» **Required work**:
Repeat every entry word for word, skipping the pictures.
─── Material shown ───
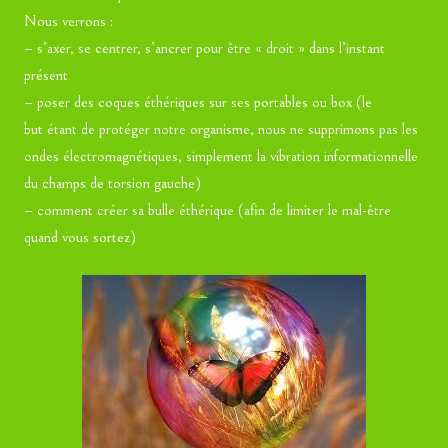
Nous verrons :
– s’axer, se centrer, s’ancrer pour être « droit » dans l’instant
présent
– poser des coques éthériques sur ses portables ou box (le
but étant de protéger notre organisme, nous ne supprimons pas les
ondes électromagnétiques, simplement la vibration informationnelle
du champs de torsion gauche)
– comment créer sa bulle éthérique (afin de limiter le mal-être
quand vous sortez)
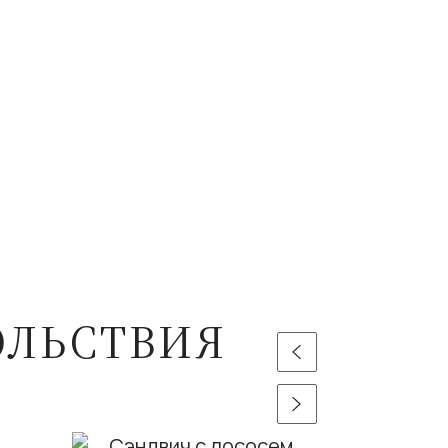
ОЛЬСТВИЯ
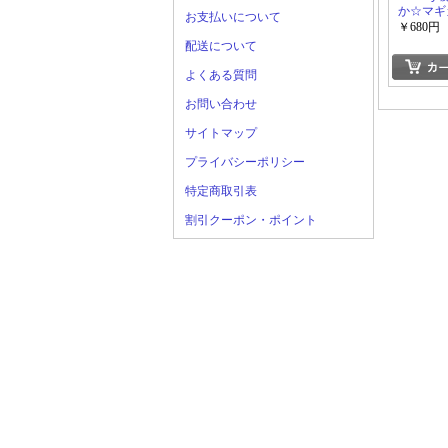
か☆マギカ
お支払いについて
￥680円
配送について
よくある質問
お問い合わせ
サイトマップ
プライバシーポリシー
特定商取引表
割引クーポン・ポイント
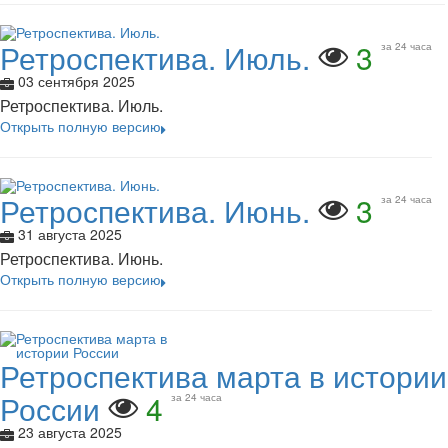
Ретроспектива. Июль.
3
за 24 часа
03 сентября 2025
Ретроспектива. Июль.
Открыть полную версию
Ретроспектива. Июнь.
3
за 24 часа
31 августа 2025
Ретроспектива. Июнь.
Открыть полную версию
Ретроспектива марта в истории
России
4
за 24 часа
23 августа 2025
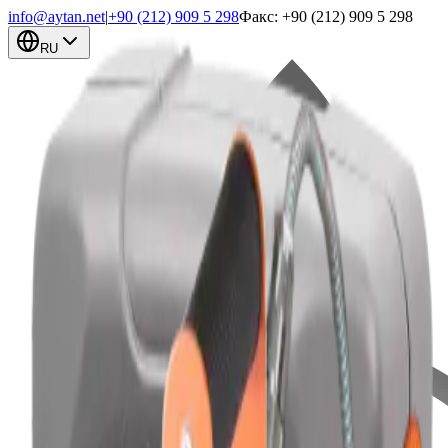
info@aytan.net
|
+90 (212) 909 5 298
Факс: +90 (212) 909 5 298
RU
───
» **Response below**:
Nous verrons :
– s’axer, se centrer, s’ancrer pour être « droit » dans l’instant
présent
– poser des coques éthériques sur ses portables ou box (le
but étant de protéger notre organisme, nous ne supprimons pas les
ondes électromagnétiques, simplement la vibration informationnelle
du champs de torsion gauche)
– comment créer sa bulle éthérique (afin de limiter le mal-être
quand vous sortez)
ОЛЬСТВИЯ
か☆マギカ
お支払いについて
￥680円
配送について
よくある質問
お問い合わせ
サイトマップ
プライバシーポリシー
特定商取引表
割引クーポン・ポイント
Ретроспектива. Июль.
3
за 24 часа
03 сентября 2025
Ретроспектива. Июль.
Открыть полную версию
Ретроспектива. Июнь.
3
за 24 часа
31 августа 2025
Ретроспектива. Июнь.
Открыть полную версию
Ретроспектива марта в истории
России
4
за 24 часа
23 августа 2025
info@aytan.net
|
+90 (212) 909 5 298
Факс: +90 (212) 909 5 298
RU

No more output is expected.